Ivory boxes of the Kotte period, finely incised and dating from the 14th to 16th centuries AD. can also be seen. These were used as money and jewellery containers; also as betel boxes by the royal family and the great chieftains. The designs are representations of gods and goddesses, of the Jataka stories, of popular myths and folk-tales; designs from nature, floral emblems and the auspicious animal figures.
The combs take pride of place in the whole collection and they are richly carved in low relief or in lace-like perforation. According to experts, some are carved with the image of the Hindu god of love, Kamadeva, and could well have been the gift of some romantic young lover to his lady. The bow-string with which the god sends out the arrow of love to pierce the heart of a maiden is visible in these finely wrought carved combs.
Another rare and valuable ivory artefact in the Colombo Museum is the panel depicting the traditional scene of Adam and Eve in the Garden of Eden. The panel had been purchased in 1909 from a family of Portuguese ancestry in Negombo and it is assumed the panel was carved during the Portuguese period of our history (circa 1505 – 1648 AD.). According to experts, four such pieces are known and two are in the Louvre in Paris, one in the Victoria and Albert Museum in London and the fourth in the Colombo Museum. It is probable they were all carved by the same skilled craftsmen or in the same workshop. Among the animals in the garden surrounding Adam and Eve is an Asian elephant, much like those one finds in Sri Lanka today. The panels were carved as doors for ivory boxes so greatly in demand by the Europeans who had imposed their rule upon the maritime provinces of Sri Lanka, engendering a resurgence in wood and ivory carving and gem-set jewellery in the coastal areas, inducing local craftsmen to work in Western ( Christian) themes as well as their own traditional designs.

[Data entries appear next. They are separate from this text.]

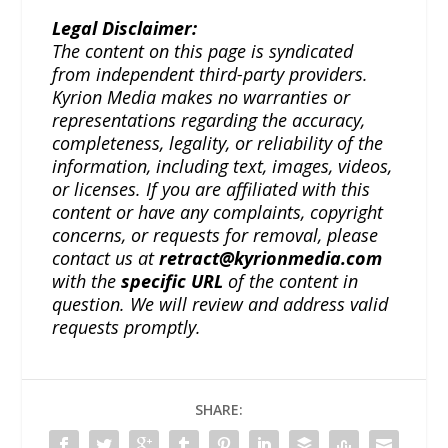
Legal Disclaimer:
The content on this page is syndicated
from independent third-party providers.
Kyrion Media makes no warranties or
representations regarding the accuracy,
completeness, legality, or reliability of the
information, including text, images, videos,
or licenses. If you are affiliated with this
content or have any complaints, copyright
concerns, or requests for removal, please
contact us at
retract@kyrionmedia.com
with the
specific URL
of the content in
question. We will review and address valid
requests promptly.
SHARE:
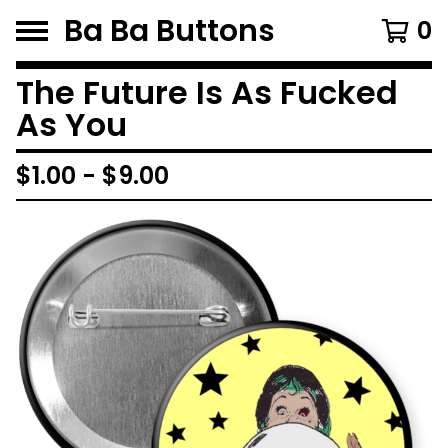
Ba Ba Buttons
0
The Future Is As Fucked
As You
$
1.00
-
$
9.00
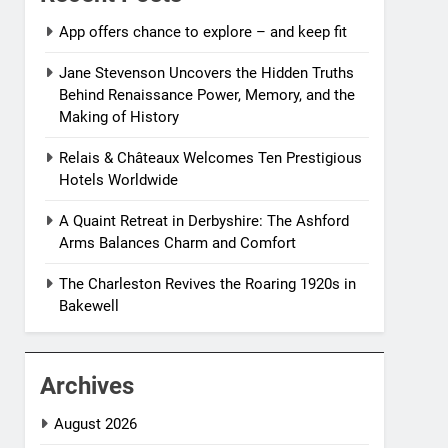
App offers chance to explore – and keep fit
Jane Stevenson Uncovers the Hidden Truths
Behind Renaissance Power, Memory, and the
Making of History
Relais & Châteaux Welcomes Ten Prestigious
Hotels Worldwide
A Quaint Retreat in Derbyshire: The Ashford
Arms Balances Charm and Comfort
The Charleston Revives the Roaring 1920s in
Bakewell
Archives
August 2026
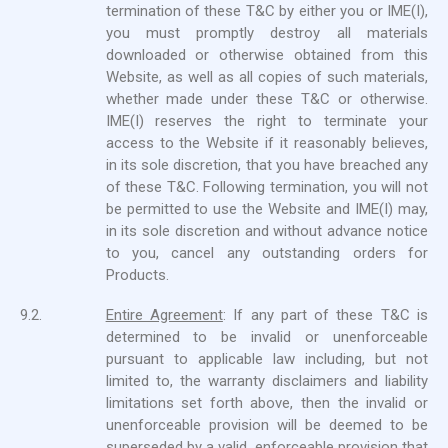
termination of these T&C by either you or IME(I),
you must promptly destroy all materials
downloaded or otherwise obtained from this
Website, as well as all copies of such materials,
whether made under these T&C or otherwise.
IME(I) reserves the right to terminate your
access to the Website if it reasonably believes,
in its sole discretion, that you have breached any
of these T&C. Following termination, you will not
be permitted to use the Website and IME(I) may,
in its sole discretion and without advance notice
to you, cancel any outstanding orders for
Products.
9.2.
Entire Agreement
: If any part of these T&C is
determined to be invalid or unenforceable
pursuant to applicable law including, but not
limited to, the warranty disclaimers and liability
limitations set forth above, then the invalid or
unenforceable provision will be deemed to be
superseded by a valid, enforceable provision that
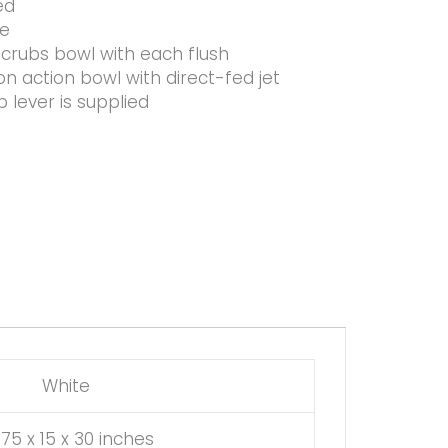
ed
ce
crubs bowl with each flush
n action bowl with direct-fed jet
p lever is supplied
White
.75 x 15 x 30 inches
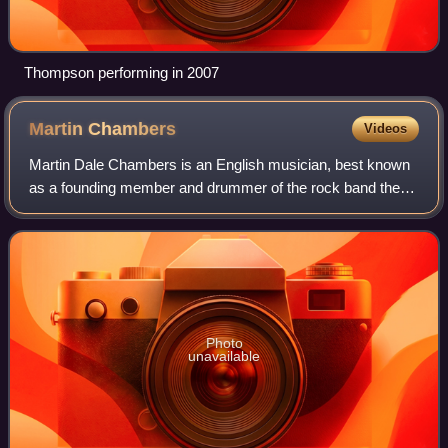
Thompson performing in 2007
Martin
Chambers
Videos
Martin Dale Chambers is an English musician, best known
as a founding member and drummer of the rock band the
Pretenders. In addition to playing the drums with the group,
Chambers sings backing vocals
Photo
unavailable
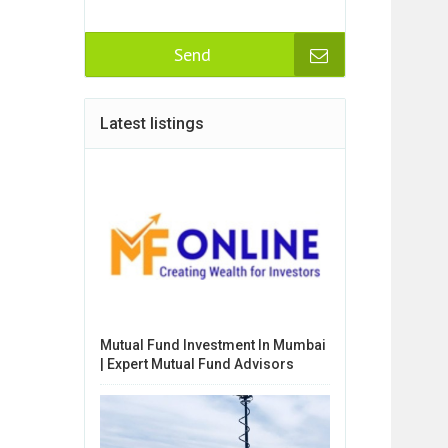
Send
Latest listings
Mutual Fund Investment In Mumbai
| Expert Mutual Fund Advisors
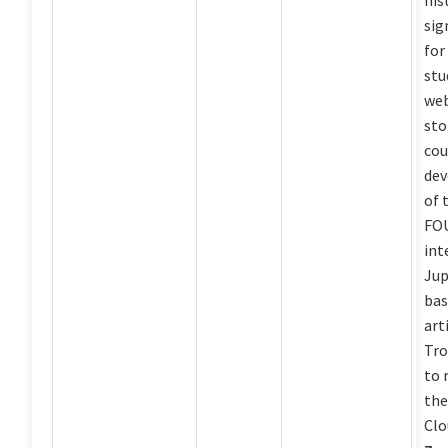
his
sig
for
stu
web
sto
cou
dev
of 
FOU
int
Jup
bas
art
Tro
to 
th
Clo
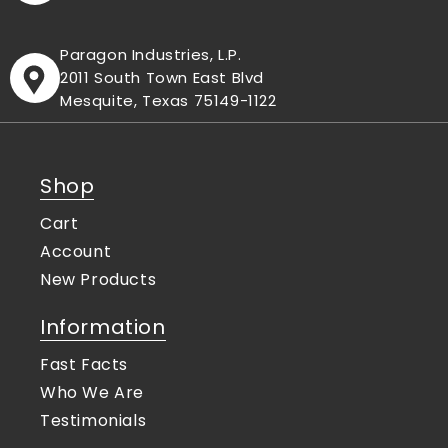
Paragon Industries, L.P.
2011 South Town East Blvd
Mesquite, Texas 75149-1122
Shop
Cart
Account
New Products
Information
Fast Facts
Who We Are
Testimonials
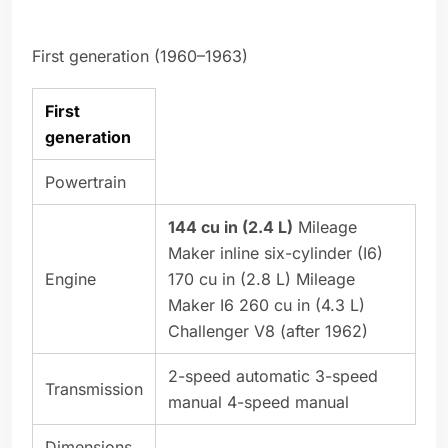
First generation (1960–1963)
First
generation
Powertrain
144 cu in (2.4 L)
Mileage
Maker inline six-cylinder (I6)
Engine
170 cu in (2.8 L) Mileage
Maker I6 260 cu in (4.3 L)
Challenger V8 (after 1962)
2-speed automatic 3-speed
Transmission
manual 4-speed manual
Dimensions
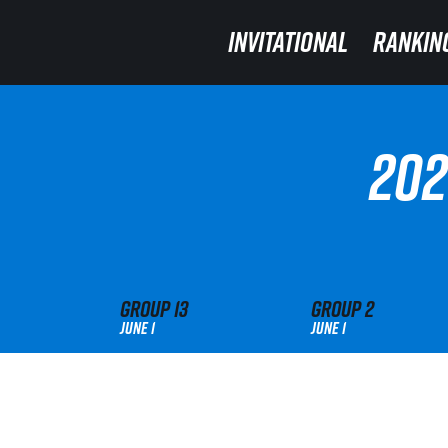
INVITATIONAL
INVITATIONAL
RANKIN
RANKIN
202
Group
13
Group
2
June 1
June 1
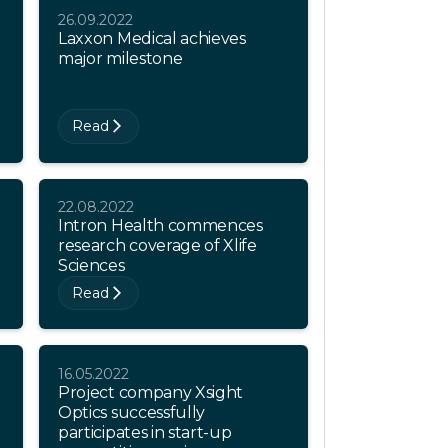
26.09.2022
Laxxon Medical achieves
major milestone
Read
22.08.2022
Intron Health commences
research coverage of Xlife
Sciences
Read
16.05.2022
Project company Xsight
Optics successfully
participates in start-up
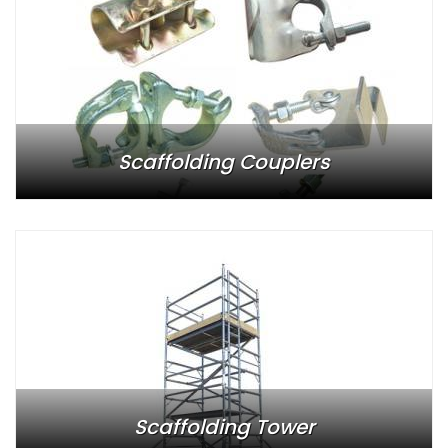
Scaffolding Couplers
Scaffolding Tower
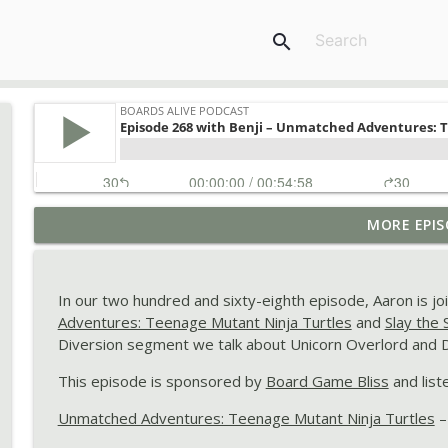
search
Episode 280 with Elsie – Moustache, LEGO: NINJAGO
MORE EPIS
Neva, and Pokemon Pokopia
Boards Alive Podcast
In our two hundred and sixty-eighth episode, Aaron is jo
Episode 279 with Brendo – Take Time, Giraffe Raffe,
Adventures: Teenage Mutant Ninja Turtles
and
Slay the
Boards Alive Podcast
Diversion segment we talk about Unicorn Overlord and D
This episode is sponsored by
Board Game Bliss
and list
Episode 278 with Linsae – Flock!, dnup, Absolum, an
Unmatched Adventures: Teenage Mutant Ninja Turtles
–
Boards Alive Podcast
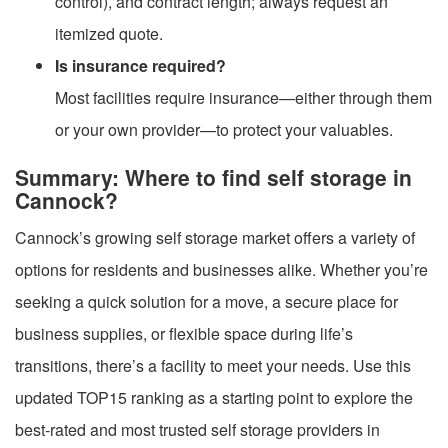
control), and contract length; always request an
itemized quote.
Is insurance required?
Most facilities require insurance—either through them
or your own provider—to protect your valuables.
Summary: Where to find self storage in
Cannock?
Cannock’s growing self storage market offers a variety of
options for residents and businesses alike. Whether you’re
seeking a quick solution for a move, a secure place for
business supplies, or flexible space during life’s
transitions, there’s a facility to meet your needs. Use this
updated TOP15 ranking as a starting point to explore the
best-rated and most trusted self storage providers in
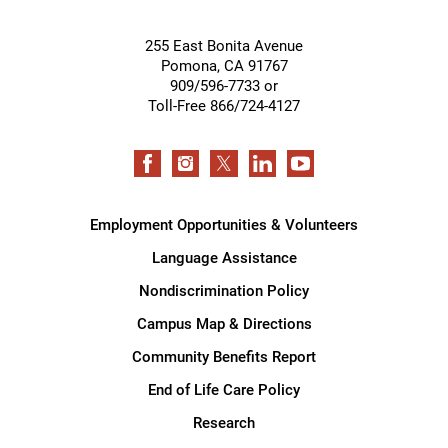
255 East Bonita Avenue
Pomona
,
CA
91767
909/596-7733 or
Toll-Free 866/724-4127
Employment Opportunities & Volunteers
Language Assistance
Nondiscrimination Policy
Campus Map & Directions
Community Benefits Report
End of Life Care Policy
Research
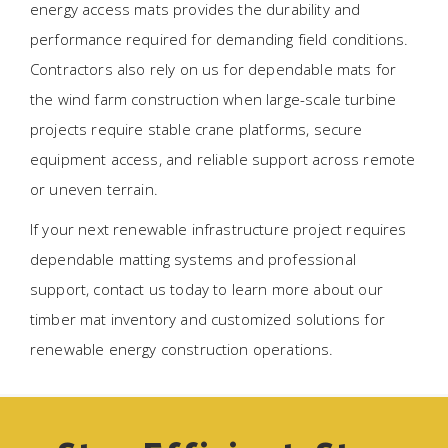
energy access mats provides the durability and
performance required for demanding field conditions.
Contractors also rely on us for dependable mats for
the wind farm construction when large-scale turbine
projects require stable crane platforms, secure
equipment access, and reliable support across remote
or uneven terrain.
If your next renewable infrastructure project requires
dependable matting systems and professional
support, contact us today to learn more about our
timber mat inventory and customized solutions for
renewable energy construction operations.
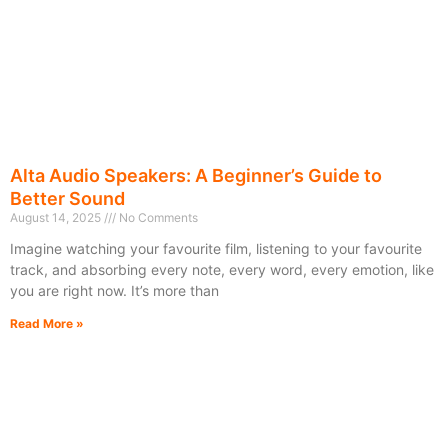
Alta Audio Speakers: A Beginner’s Guide to
Better Sound
August 14, 2025
No Comments
Imagine watching your favourite film, listening to your favourite
track, and absorbing every note, every word, every emotion, like
you are right now. It’s more than
Read More »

Doors and window panels of ivory were not unknown in Sri Lanka from very early times. One of the finest examples of an ivory door is found at Ridi Vihara in Kurunegala. Parts of door panels are among the Museum exhibits and most of them date to the medieval period. Among the numerous ivory figurines displayed are the two statuettes of a Kandyan king and queen dating to the 17th or 18th century. These superb carvings, brightly inlaid with lacquer (in the case of the male figurine) give a compelling idea of the style of dress worn at the time by Kandyan royalty; also of the king’s staff and crown. The fine and precise work is much to be admired and even the cast of the human features and expressions has been captured on the ivory by this master-craftsman anonymous like most of his kind.
Among the other ‘treasures’ are pill boxes, broaches, quills, snuff boxes, little boxes to hold ‘lime’ for a betel chew, replicas of the Buddha, of stupas and relic caskets and a great deal of inlaid ivory ware as well.
Ivory scent sprayers
A variety of bangles, jewellery boxes, and ear-cleaners all made of ivory.